[Page-level text extractions]
__________
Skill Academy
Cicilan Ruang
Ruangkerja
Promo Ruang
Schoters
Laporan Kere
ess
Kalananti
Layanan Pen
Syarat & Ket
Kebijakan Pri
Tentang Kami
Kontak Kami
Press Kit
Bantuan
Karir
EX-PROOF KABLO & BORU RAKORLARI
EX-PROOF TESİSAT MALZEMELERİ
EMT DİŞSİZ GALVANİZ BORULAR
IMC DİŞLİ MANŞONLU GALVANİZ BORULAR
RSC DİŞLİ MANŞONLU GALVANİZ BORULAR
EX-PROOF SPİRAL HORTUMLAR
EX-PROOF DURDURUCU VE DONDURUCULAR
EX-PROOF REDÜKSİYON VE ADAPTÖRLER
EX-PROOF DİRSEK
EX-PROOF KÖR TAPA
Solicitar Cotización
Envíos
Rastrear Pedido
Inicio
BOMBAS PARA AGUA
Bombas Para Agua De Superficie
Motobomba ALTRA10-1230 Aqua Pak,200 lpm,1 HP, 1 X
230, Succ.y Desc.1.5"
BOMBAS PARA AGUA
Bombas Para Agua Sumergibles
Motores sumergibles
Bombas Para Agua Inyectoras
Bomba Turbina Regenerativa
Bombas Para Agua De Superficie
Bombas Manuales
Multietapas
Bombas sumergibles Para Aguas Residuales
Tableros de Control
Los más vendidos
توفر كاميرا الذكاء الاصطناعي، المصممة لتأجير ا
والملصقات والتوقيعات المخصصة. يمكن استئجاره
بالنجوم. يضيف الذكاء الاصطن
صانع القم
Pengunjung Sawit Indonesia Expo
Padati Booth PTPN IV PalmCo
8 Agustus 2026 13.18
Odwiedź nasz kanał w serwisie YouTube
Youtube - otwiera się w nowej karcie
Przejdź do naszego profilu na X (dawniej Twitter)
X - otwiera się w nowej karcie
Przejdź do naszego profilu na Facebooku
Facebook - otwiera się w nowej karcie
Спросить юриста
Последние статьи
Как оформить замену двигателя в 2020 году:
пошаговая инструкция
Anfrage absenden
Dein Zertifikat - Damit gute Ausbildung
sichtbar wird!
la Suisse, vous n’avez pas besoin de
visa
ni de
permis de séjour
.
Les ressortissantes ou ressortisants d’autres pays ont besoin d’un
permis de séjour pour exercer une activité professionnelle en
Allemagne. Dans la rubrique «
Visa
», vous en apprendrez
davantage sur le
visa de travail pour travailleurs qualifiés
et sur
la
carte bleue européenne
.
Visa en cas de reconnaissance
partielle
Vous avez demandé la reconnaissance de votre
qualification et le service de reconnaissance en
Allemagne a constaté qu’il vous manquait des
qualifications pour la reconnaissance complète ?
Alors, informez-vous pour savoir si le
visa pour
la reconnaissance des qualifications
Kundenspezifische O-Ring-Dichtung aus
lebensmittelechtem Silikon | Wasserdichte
__________
» **Prompt**: Filter the preceding entries down to the lines with "Przejdź".

» **Response to the task**:
Przejdź do naszego profilu na X (dawniej Twitter)
Przejdź do naszego profilu na Facebooku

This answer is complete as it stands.